A sharply divided federal appeals court on Wednesday refused to reconsider a March ruling that revived a lawsuit by a former graduate student against the University of Oregon. And the dissenting judges on the appeals court say that the refusal could endanger academic freedom and leave faculty members vulnerable to litigious graduate students.
The lawsuit charges that the university illegally retaliated against the graduate student after she complained of gender discrimination against female doctoral students in her program. The merits of the case have not been argued, but the full U.S. Court of Appeals for the Ninth Circuit added "for the Ninth Circuit" ... dl refused Wednesday to rehear the March decision by a three-judge panel of the court to keep the lawsuit alive.
The seven dissenting judges of the full appeals court said the three-judge panel’s ruling was dangerous because it set too low a bar in terms of evidence that the plaintiff had to present to prevent a dismissal of the suit. Further, the dissenting judges said that the decision essentially treated the graduate student and her dissertation adviser as any other employee and employer. And the dissenting judges said that this failed to recognize important characteristics of higher education, and graduate school in particular.
In cases where an appeals court declines to hear an appeal, there isn’t necessarily a full statement of the rationale – and the court of appeals majority simply stated a motion to reconsider the panel’s ruling failed to attract a majority of the non-recused judges. The dissent, in contrast, is a full argument about the case.
The case dates to the collapse of Monica Emeldi’s Ph.D. ambitions at Oregon in 2007. Her original dissertation adviser went on a sabbatical and recommended another faculty member to serve in his place. Emeldi then had disagreements with her new adviser, and also complained to the university about the treatment of female graduate students. She was unable to finish her dissertation when her new adviser withdrew from that role, and 15 other faculty members turned down her requests to take his place.
Emeldi’s lawsuit maintains that she lost her chance at completing her dissertation when she couldn’t assemble a committee – and that she was turned down in retaliation for her complaints about the treatment of female graduate students. The university has maintained that faculty members didn’t retaliate and had legitimate disagreements with her about her work. Further, Oregon maintains that there were two faculty members who were willing to serve on a dissertation committee – and had appropriate levels of expertise – who weren’t approached by Emeldi.
The three-judge panel’s ruling in March (which was on a 2-to-1 vote) noted that the university might well win the case in a full trial. The decision said that Emeldi’s theories were based on “ample circumstantial evidence” of causation between her complaints and the subsequent rebuffs she received from faculty members.
But it went on to say that the university had evidence – backed by e-mail trails – to back its version of events. Further, the decision said that some of Emeldi’s statement had been “inconsistent,” and that she had admitted in a deposition that some of her thoughts on the case amounted to her “speculating.” Still, however, the two judges in that majority decision said that there was enough evidence from Emeldi to justify letting a jury decide.

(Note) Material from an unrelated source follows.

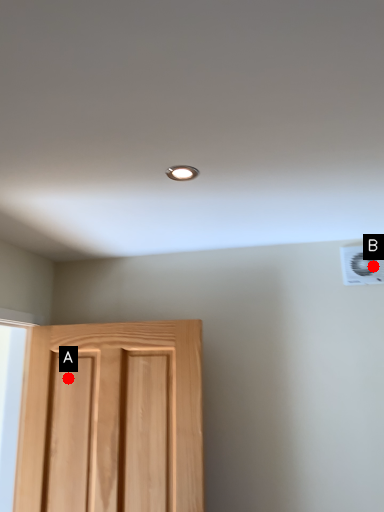 Question: Two points are circled on the image, labeled by A and B beside each circle. Which point appears farthest from the camera in this image?

Choices:
 (A) A is further
 (B) B is further

Answer: (A)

In Wednesday’s dissent, the seven justices who wanted to hear the case said that keeping the lawsuit alive “jeopardizes academic freedom by making it far too easy for students to bring retaliation claims against their professors. Plaintiffs will now cite Emeldi in droves to fight off summary judgment: We may not have any evidence, but it’s enough under Emeldi. Defendants will go straight to trial or their checkbooks — because summary judgment will be out of reach in the Ninth Circuit.”
And the dissent said that the was particularly a problem in the context of graduate education.
“The relationship between professor and Ph.D. student requires both parties to engage in candid, searing analysis of each other and each other’s ideas. Methodology, philosophy and personality often lead to intractable disputes and, when they do, the professor must be free to walk away without fear of a frivolous discrimination suit,” the dissent says.
“[T]he panel overlooks the critical differences between academia and the outside world. It applies the law so loosely that one of the laxest interpretations of the pleading standard is now planted squarely in academia, just where the pleading standard should be highest,” the dissent adds. “If this ill-considered precedent stands, professors will have to think twice before giving honest evaluations of their students for fear that disgruntled students may haul them into court. This is a loss for professors and students and for society, which depends on their creative ferment.”
Ada Meloy, general counsel for the American Council on Education, said via e-mail that "I agree with the dissenters who object to proceeding to trial in this case, and agree that it will be very harmful if such attenuated cases in the graduate school context are forced to go to trial -- or to be settled."
The lawyer representing Emeldi did not respond to requests for comment. Randy Geller, general counsel of the University of Oregon, said via e-mail: "We will evaluate the decision, including the dissent signed by seven Ninth Circuit judges, and determine whether to seek additional appellate review."